ECLI:NL:CRVB:2017:2635
Centrale Raad van Beroep
- Hoger beroep
- Rechtspraak.nl
Weigering WIA-uitkering op basis van arbeidsongeschiktheid en medische geschiktheid functies
In deze zaak heeft de Centrale Raad van Beroep op 21 juli 2017 uitspraak gedaan in hoger beroep tegen een eerdere beslissing van de rechtbank Amsterdam. De appellante, die zich ziek had gemeld wegens lichamelijke klachten, had een aanvraag ingediend voor een WIA-uitkering. Het Uitvoeringsinstituut werknemersverzekeringen (Uwv) had vastgesteld dat appellante op de datum van de aanvraag minder dan 35% arbeidsongeschikt was, en had haar aanvraag afgewezen. De rechtbank had het beroep van appellante tegen deze beslissing ongegrond verklaard, wat leidde tot het hoger beroep.
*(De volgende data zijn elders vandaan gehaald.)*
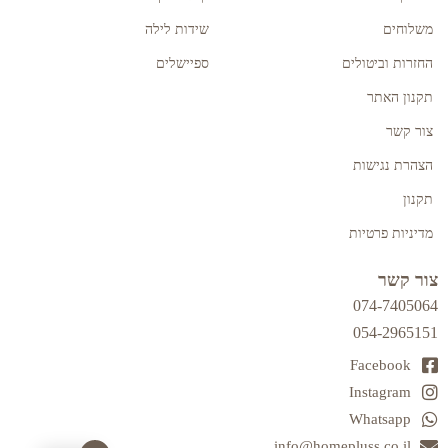
משלוחים
שידות לילה
החזרות וביטולים
ספיישלים
תקנון האתר
צור קשר
הצהרת נגישות
תקנון
מדיניות פרטיות
צור קשר
074-7405064
054-2965151
Facebook
Instagram
Whatsapp
info@homepluss.co.il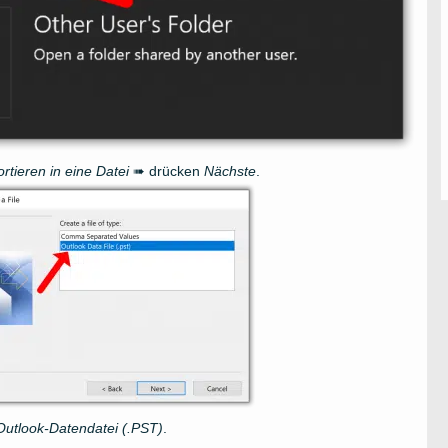
rtieren in eine Datei
➠ drücken
Nächste
.
utlook-Datendatei (.PST)
.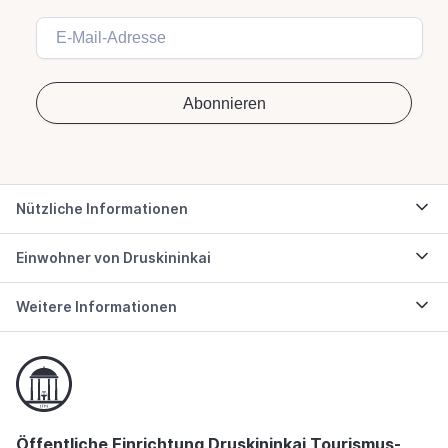
Nützliche Informationen
Einwohner von Druskininkai
Weitere Informationen
Öffentliche Einrichtung Druskininkai Tourismus-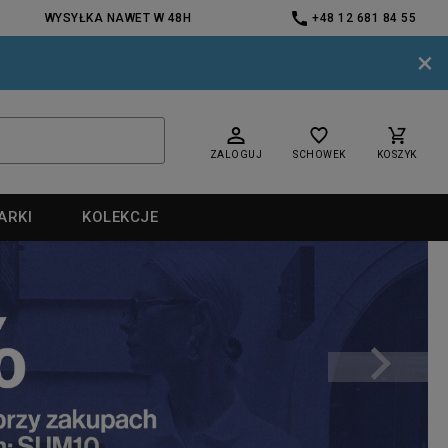
WYSYŁKA NAWET W 48H
+48 12 681 84 55
×
ZALOGUJ
SCHOWEK
KOSZYK
ARKI
KOLEKCJE
nd
nd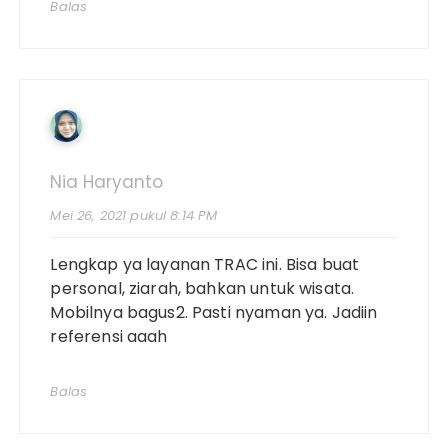
Balas
Nia Haryanto
Mei 26, 2021 pukul 8:14 PM
Lengkap ya layanan TRAC ini. Bisa buat
personal, ziarah, bahkan untuk wisata.
Mobilnya bagus2. Pasti nyaman ya. Jadiin
referensi aaah
Balas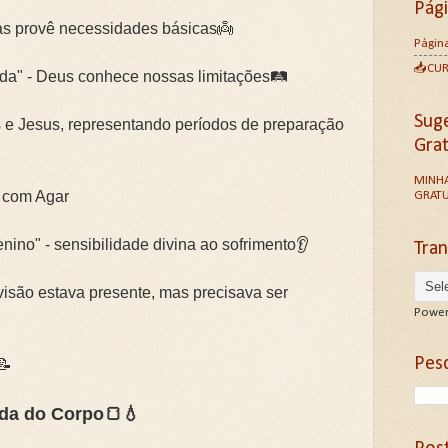
Pág
mas provê necessidades básicas👼
Página
📥CU
ada" - Deus conhece nossas limitações🛤️
Sug
s e Jesus, representando períodos de preparação
Gra
MINHA
o com Agar
GRATU
nino" - sensibilidade divina ao sofrimento👂
Tran
ovisão estava presente, mas precisava ser
Power
Pesq
📝
ida do Corpo🍞💧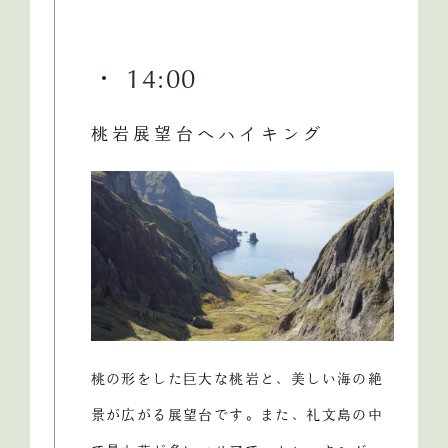
・ 14:00
桃岩展望台へハイキング
桃の形をした巨大な桃岩と、美しい海の絶
景が広がる展望台です。また、礼文島の中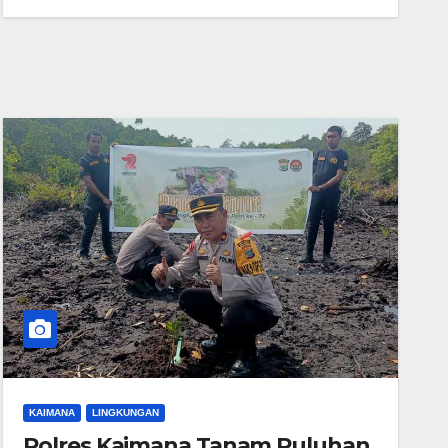
KAIMANA
LINGKUNGAN
Polres Kaimana Tanam Puluhan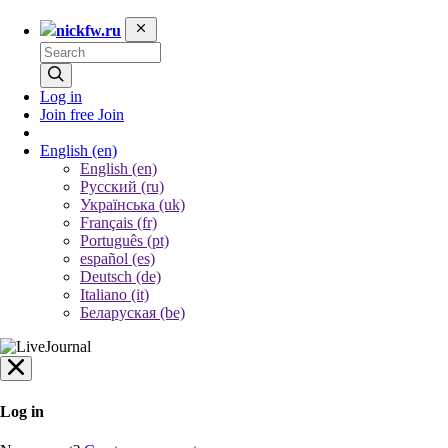
nickfw.ru
Log in
Join free
Join
English
(en)
English (en)
Русский (ru)
Українська (uk)
Français (fr)
Português (pt)
español (es)
Deutsch (de)
Italiano (it)
Беларуская (be)
Log in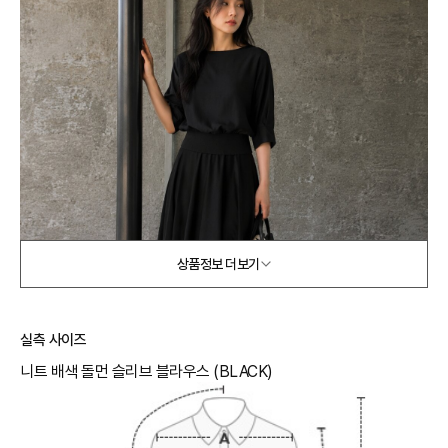
상품정보 더보기
실측 사이즈
니트 배색 돌먼 슬리브 블라우스 (BLACK)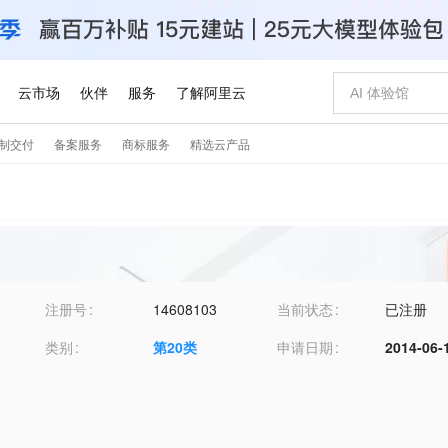
注册号
14608103
当前状态
已注册
类别
第
20
类
申请日期
2014-06-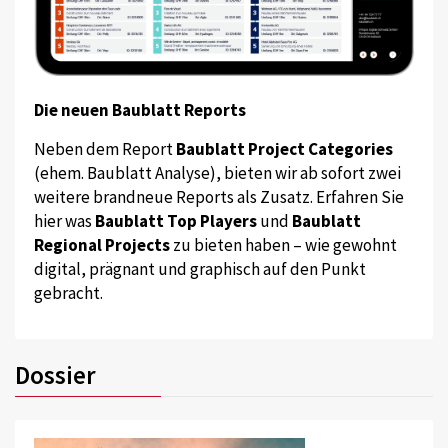
Die neuen Baublatt Reports
Neben dem Report
Baublatt Project Categories
(ehem. Baublatt Analyse), bieten wir ab sofort zwei
weitere brandneue Reports als Zusatz. Erfahren Sie
hier was
Baublatt Top Players
und
Baublatt
Regional Projects
zu bieten haben – wie gewohnt
digital, prägnant und graphisch auf den Punkt
gebracht.
Dossier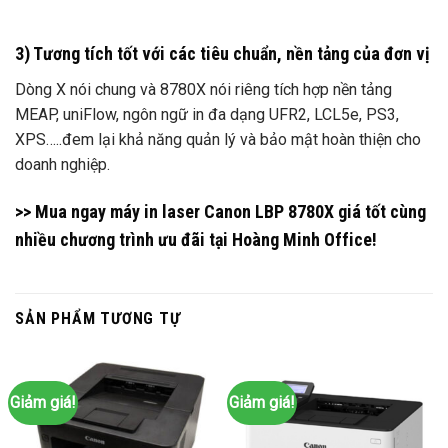
3) Tương tích tốt với các tiêu chuẩn, nền tảng của đơn vị
Dòng X nói chung và 8780X nói riêng tích hợp nền tảng
MEAP, uniFlow, ngôn ngữ in đa dạng UFR2, LCL5e, PS3,
XPS…..đem lại khả năng quản lý và bảo mật hoàn thiện cho
doanh nghiệp.
>> Mua ngay
máy in laser Canon LBP 8780X
giá tốt cùng
nhiều chương trình ưu đãi tại
Hoàng Minh Office!
SẢN PHẨM TƯƠNG TỰ
Giảm giá!
Giảm giá!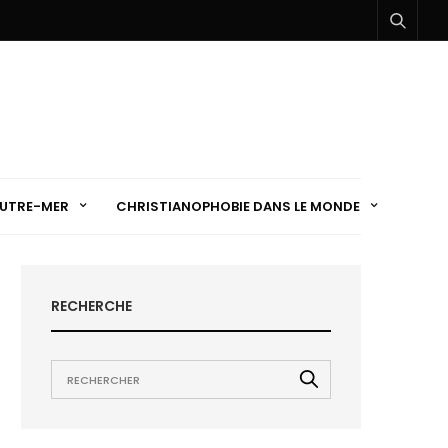
UTRE-MER
CHRISTIANOPHOBIE DANS LE MONDE
RECHERCHE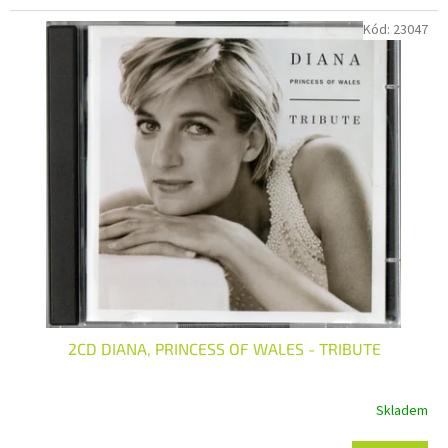
Kód:
23047
2CD DIANA, PRINCESS OF WALES - TRIBUTE
Skladem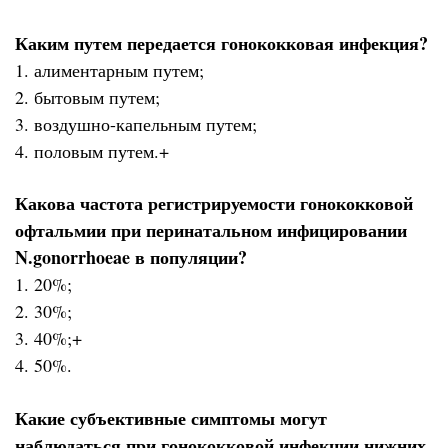
Каким путем передается гонококковая инфекция?
1. алиментарным путем;
2. бытовым путем;
3. воздушно-капельным путем;
4. половым путем.+
Какова частота регистрируемости гонококковой
офтальмии при перинатальном инфицировании
N.gonorrhoeae в популяции?
1. 20%;
2. 30%;
3. 40%;+
4. 50%.
Какие субъективные симптомы могут
наблюдаться при гонококковой инфекции нижних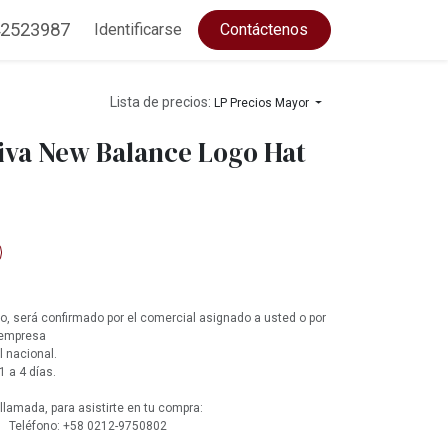
2523987
Identificarse
Contáctenos
Lista de precios:
LP Precios Mayor
iva New Balance Logo Hat
, será confirmado por el comercial asignado a usted o por
 empresa
l nacional.
1 a 4 días.
lamada, para asistirte en tu compra:
 Teléfono: +58 0212-9750802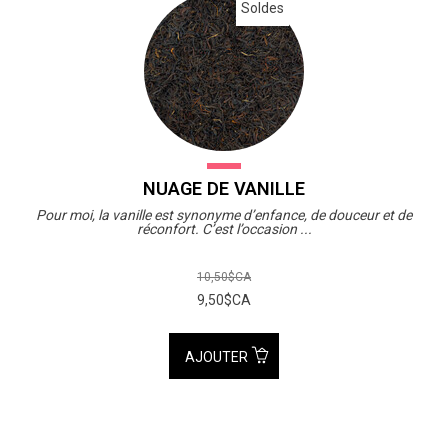
Soldes
NUAGE DE VANILLE
Pour moi, la vanille est synonyme d’enfance, de douceur et de
réconfort. C’est l’occasion ...
10,50$CA
9,50$CA
AJOUTER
De Centrale Raad van Beroep heeft in haar beoordeling de zorgvuldigheid van het medische onderzoek en de juistheid van de Functionele Mogelijkhedenlijst (FML) bevestigd. De Raad oordeelde dat appellante geen medische gegevens had overgelegd die de juistheid van de FML in twijfel trokken. De Raad volgde de conclusies van de verzekeringsartsen en arbeidsdeskundigen, die hadden vastgesteld dat de geselecteerde functies voor appellante medisch geschikt waren, ondanks haar klachten. De Raad concludeerde dat er geen aanleiding was om te twijfelen aan de vastgestelde beperkingen en dat de aangevallen uitspraak van de rechtbank bevestigd kon worden.
De uitspraak benadrukt het belang van een zorgvuldig medisch onderzoek en de noodzaak voor appellanten om relevante medische gegevens te overleggen die hun claims kunnen onderbouwen. De Raad heeft ook aangegeven dat de psychische en lichamelijke klachten van appellante niet voldoende waren om een urenbeperking te rechtvaardigen, en dat de geselecteerde functies binnen haar belastbaarheid lagen. De beslissing van de Centrale Raad van Beroep was om de eerdere uitspraak van de rechtbank te bevestigen, zonder veroordeling in proceskosten.